= Kenneth C. Dahlberg =

American businessman

Kenneth C. Dahlberg is an American engineer and corporate executive. Dahlberg was CEO, chairman of the board, and president of Science Applications International Corporation (SAIC). He became CEO on November 3, 2003 and chairman of the board on July 16, 2004.

Dahlberg majored in electrical engineering at Drexel University and the University of Southern California, where he received his bachelor's and master's degrees in 1967 and 1969, respectively.

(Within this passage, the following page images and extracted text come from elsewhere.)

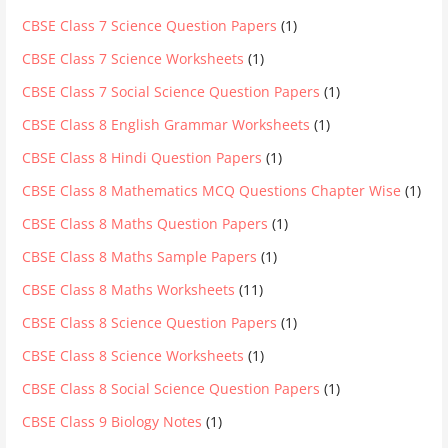
CBSE Class 7 Science Question Papers
(1)
CBSE Class 7 Science Worksheets
(1)
CBSE Class 7 Social Science Question Papers
(1)
CBSE Class 8 English Grammar Worksheets
(1)
CBSE Class 8 Hindi Question Papers
(1)
CBSE Class 8 Mathematics MCQ Questions Chapter Wise
(1)
CBSE Class 8 Maths Question Papers
(1)
CBSE Class 8 Maths Sample Papers
(1)
CBSE Class 8 Maths Worksheets
(11)
CBSE Class 8 Science Question Papers
(1)
CBSE Class 8 Science Worksheets
(1)
CBSE Class 8 Social Science Question Papers
(1)
CBSE Class 9 Biology Notes
(1)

In 1967 he started his career with Hughes Aircraft, where he held various engineering, program management and leadership positions and served successively as president of three different corporate divisions. After Raytheon acquired Hughes in 1997, he became president and chief operating officer of Raytheon Systems Company. In 2000, he became executive vice president for business development and president of Raytheon International.

Before joining SAIC, he was a vice president at General Dynamics.

On June 23, 2009, Dahlberg announced that he would step down as CEO of SAIC on September 20, 2009. His departure is in accordance with SAIC's mandatory retirement policy for executives. He said that he would remain Chairman of the Board until June 2010. It was announced that Walter P. Havenstein would succeed Dahlberg as CEO. Havenstein was formerly CEO of BAE Systems.

In July 2011, Motorola Solutions Inc. announced that Kenneth C. Dahlberg has been elected to its board of directors.